Clinical Education Records

Students are required to keep complete and accurate records on all activities for each clinical day. The records will be monitored by the program faculty during each semester and will be reviewed for accuracy and completeness. The clinical records will be evaluated each semester and will compose a percentage of the student’s final clinical education grade in the clinical record category.

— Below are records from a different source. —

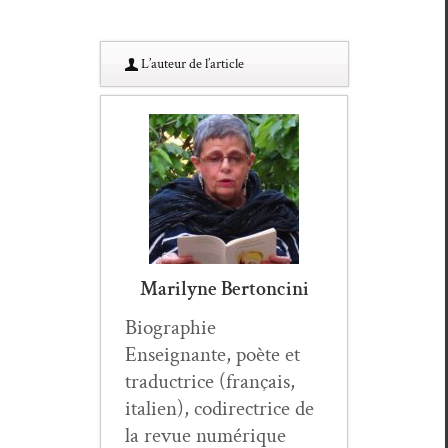
L’au­teur de l’article
Marilyne Bertoncini
Biogra­phie
Enseignante, poète et
tra­duc­trice (français,
ital­ien), codi­rec­trice de
la revue numérique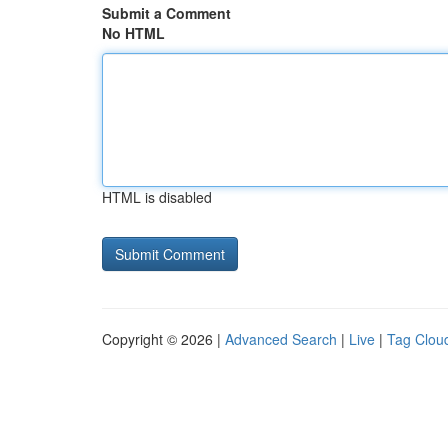
Submit a Comment
No HTML
HTML is disabled
Copyright © 2026 |
Advanced Search
|
Live
|
Tag Clou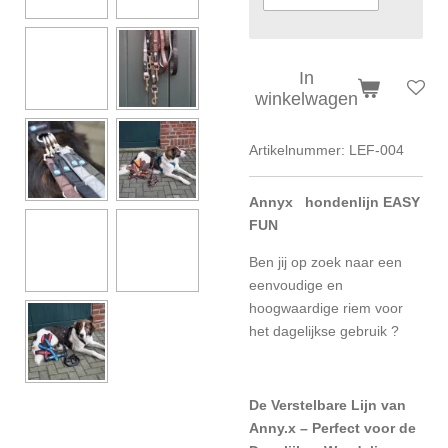
In
winkelwagen
Artikelnummer:
LEF-004
Annyx hondenlijn EASY
FUN
Ben jij op zoek naar een
eenvoudige en
hoogwaardige riem voor
het dagelijkse gebruik ?
De Verstelbare Lijn van
Anny.x – Perfect voor de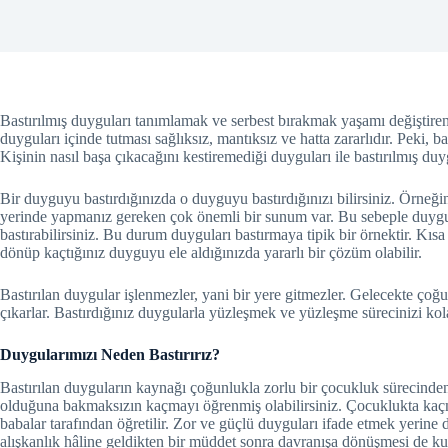
Bastırılmış duyguları tanımlamak ve serbest bırakmak yaşamı değiştiren 
duyguları içinde tutması sağlıksız, mantıksız ve hatta zararlıdır. Peki, ba
Kişinin nasıl başa çıkacağını kestiremediği duyguları ile bastırılmış duyg
Bir duyguyu bastırdığınızda o duyguyu bastırdığınızı bilirsiniz. Örneğin,
yerinde yapmanız gereken çok önemli bir sunum var. Bu sebeple duygu
bastırabilirsiniz. Bu durum duyguları bastırmaya tipik bir örnektir. Kıs
dönüp kaçtığınız duyguyu ele aldığınızda yararlı bir çözüm olabilir.
Bastırılan duygular işlenmezler, yani bir yere gitmezler. Gelecekte çoğun
çıkarlar. Bastırdığınız duygularla yüzleşmek ve yüzleşme sürecinizi ko
Duygularımızı Neden Bastırırız?
Bastırılan duyguların kaynağı çoğunlukla zorlu bir çocukluk sürecind
olduğuna bakmaksızın kaçmayı öğrenmiş olabilirsiniz. Çocuklukta kaçma
babalar tarafından öğretilir. Zor ve güçlü duyguları ifade etmek yerin
alışkanlık hâline geldikten bir müddet sonra davranışa dönüşmesi de k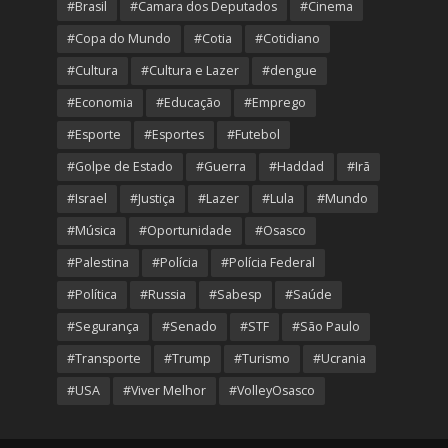
#Brasil
#Camara dos Deputados
#Cinema
#Copa do Mundo
#Cotia
#Cotidiano
#Cultura
#Cultura e Lazer
#dengue
#Economia
#Educação
#Emprego
#Esporte
#Esportes
#Futebol
#Golpe de Estado
#Guerra
#Haddad
#Irã
#Israel
#Justiça
#Lazer
#Lula
#Mundo
#Música
#Oportunidade
#Osasco
#Palestina
#Polícia
#Polícia Federal
#Política
#Russia
#Sabesp
#Saúde
#Segurança
#Senado
#STF
#São Paulo
#Transporte
#Trump
#Turismo
#Ucrania
#USA
#Viver Melhor
#VolleyOsasco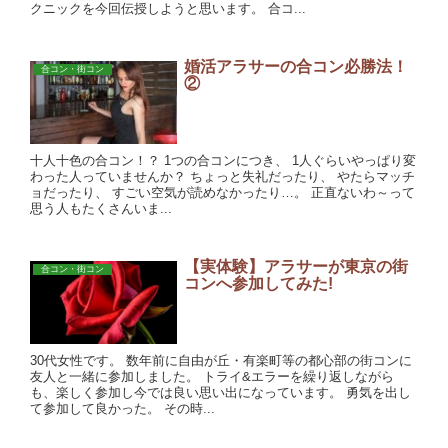
クニックを今回伝授しようと思います。 合コ...
婚活アラサーの合コン必勝法！
合コン・街コン
②
十人十色の合コン！？ 1つの合コンにつき、 1人ぐらいやっぱり変
わった人っていませんか？ ちょっと失礼だったり、 やたらマッチ
ョだったり、 すごい空気が読めなかったり…。 正直ないわ～って
思う人もたくさんいま...
【実体験】アラサーが東京の街
合コン・街コン
コンへ参加してみた!
30代女性です。 数年前に自由が丘・有楽町等の都心部の街コンに
友人と一緒に参加しました。 トライ&エラーを繰り返しながら
も、楽しく参加し今では良い思い出になっています。 勇気を出し
て参加して良かった。 その時...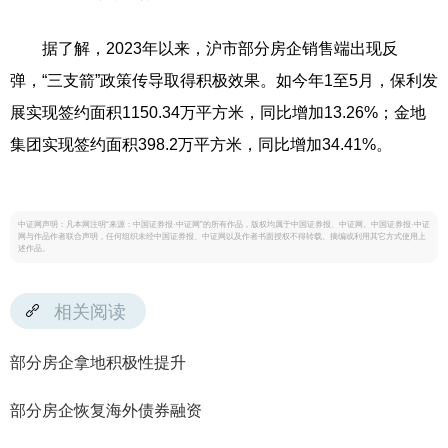
据了解，2023年以来，沪市部分房企销售端出现反
弹，“三支箭”政策传导取得积极效果。如今年1至5月，保利发
展实现签约面积1150.34万平方米，同比增加13.26%；金地
集团实现签约面积398.2万平方米，同比增加34.41%。
中证网声明：凡本网注明“来源：中国证券报·中证网”的所有作品，版权均属于中国证券报、中证网。中国证券报·中证
网与作品作者联合声明，任何组织未经中国证券报、中证网以及作者书面授权不得转载、摘编或利用其它方式使用上
述作品。
相关阅读
部分房企拿地积极性提升
部分房企恢复海外债券融资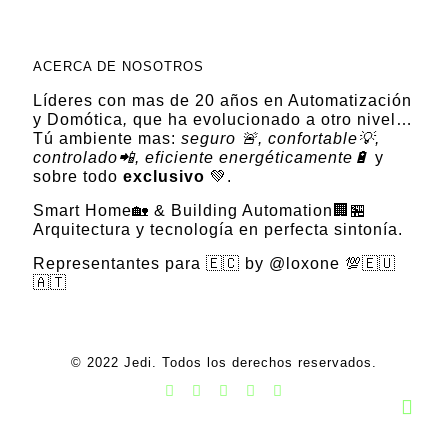
ACERCA DE NOSOTROS
Líderes con mas de 20 años en Automatización
y Domótica
,
que ha evolucionado a otro nivel…
Tú ambiente mas:
seguro 🚨, confortable💡,
controlado📲, eficiente energéticamente🔋
y
sobre todo
exclusivo
💚.
Smart Home🏡 & Building Automation🏢🏪
Arquitectura y tecnología en perfecta sintonía.
Representantes para 🇪🇨 by @loxone 💯🇪🇺
🇦🇹
© 2022 Jedi. Todos los derechos reservados.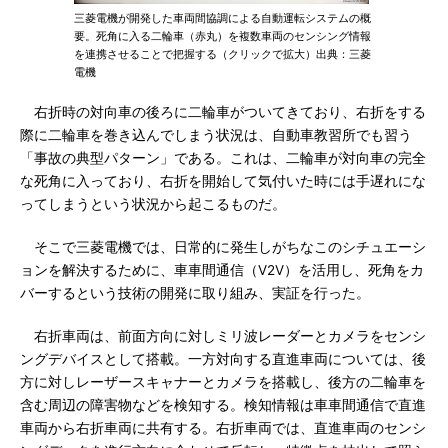
三菱電機が開発した車両間協調による自動運転システムの概
要。死角に入る二輪車（赤丸）を複数車両のセンシング情報
を連携させることで把握する（クリックで拡大）出典：三菱
電機
右折時の対向車の後ろに二輪車がついてきており、右折をする
際に二輪車を巻き込んでしまう状況は、自動車教習所でも習う
「事故の典型パターン」である。これは、二輪車が対向車の完全
な死角に入っており、右折を開始して気付いた時には手遅れにな
ってしまうという状況から起こるものだ。
そこで三菱電機では、日常的に発生しがちなこのシチュエーシ
ョンを解決するために、車車間通信（V2V）を活用し、死角をカ
バーするという技術の開発に取り組み、実証を行った。
右折車両は、前面方向に対しミリ波レーダーとカメラをセンシ
ングデバイスとして搭載。一方対向する直進車両については、後
方に対しレーザースキャナーとカメラを搭載し、後方の二輪車を
含む周辺の障害物などを検知する。検知情報は車車間通信で直進
車両から右折車両に共有する。右折車両では、直進車両のセンシ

Clinical Education Records

10% Clinical Education I
05% Clinical Education II-V

The following information will be required and evaluated at the end of each term:

  1. Any information which will enhance the student’s clinical education.
  2. All patients’ measurements (cm).
  3. Students will be required to formulate a detailed radiographic technique chart assigned by Clinical Coordinator for each room in which he/she has rotated.
  4. Listing of all clinical competencies performed. Student must include date, room, evaluator, procedure, notes, and grade.
  5. Information concerning procedures which may be valuable and may be used as a resource in the future.
  6. Accurate listing of patient information concerning procedures observed, assisted, and/or individually performed.
  7. Any information concerning disease processes, history, diagnosis, and prognosis.

The clinical records database is housed with the Clinical Coordinator at the end of the graduating student’s last tour of the clinical practice. It will serve as a permanent and official record of the student’s exposure to clinic and practice experience during two years in the Program. The clinical database is a valuable component in the Radiologic Technology Program.